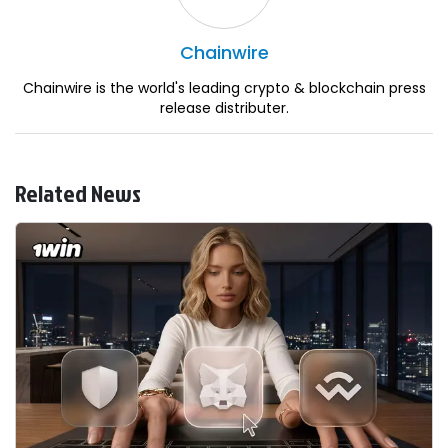
Chainwire
Chainwire is the world's leading crypto & blockchain press
release distributer.
Related News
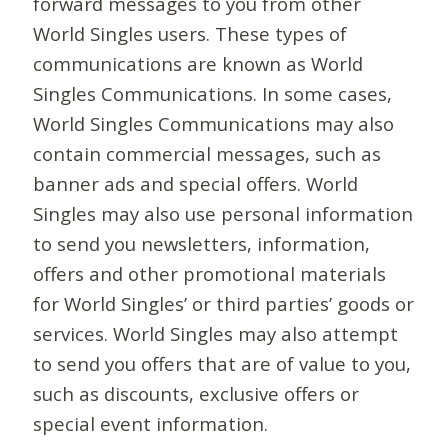
forward messages to you from other
World Singles users. These types of
communications are known as World
Singles Communications. In some cases,
World Singles Communications may also
contain commercial messages, such as
banner ads and special offers. World
Singles may also use personal information
to send you newsletters, information,
offers and other promotional materials
for World Singles’ or third parties’ goods or
services. World Singles may also attempt
to send you offers that are of value to you,
such as discounts, exclusive offers or
special event information.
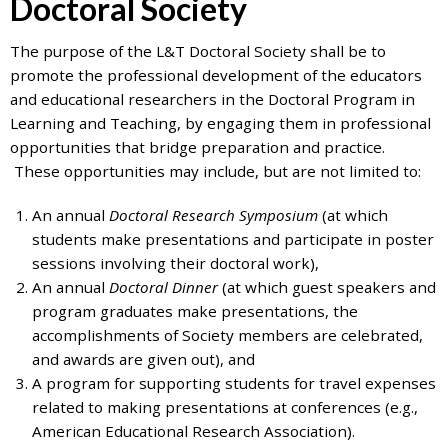
Doctoral Society
7777
or
The purpose of the L&T Doctoral Society shall be to
Student
promote the professional development of the educators
Access
and educational researchers in the Doctoral Program in
Services
Learning and Teaching, by engaging them in professional
at
opportunities that bridge preparation and practice.
SAS@
hofstra.edu
These opportunities may include, but are not limited to:
or
516-
An annual
Doctoral Research Symposium
(at which
463-
students make presentations and participate in poster
7075
.
sessions involving their doctoral work),
Please
An annual
Doctoral Dinner
(at which guest speakers and
identify
program graduates make presentations, the
the
accomplishments of Society members are celebrated,
webpage
and awards are given out), and
address
A program for supporting students for travel expenses
or
related to making presentations at conferences (e.g.,
URL
American Educational Research Association).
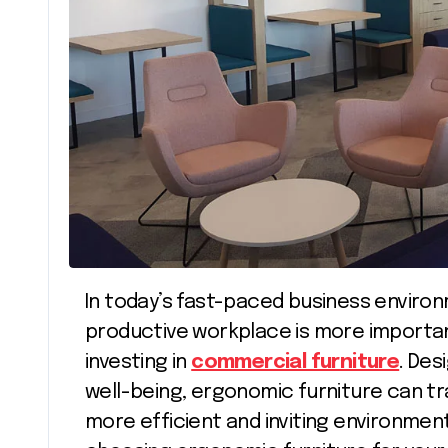
In today’s fast-paced business environment, creating a comfortable and
productive workplace is more important
investing in
commercial furniture
. Des
well-being, ergonomic furniture can t
more efficient and inviting environment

What is required
Within the lines above, find those holding the word "make" and copy them.

Task response
students make presentations and participate in poster
program graduates make presentations, the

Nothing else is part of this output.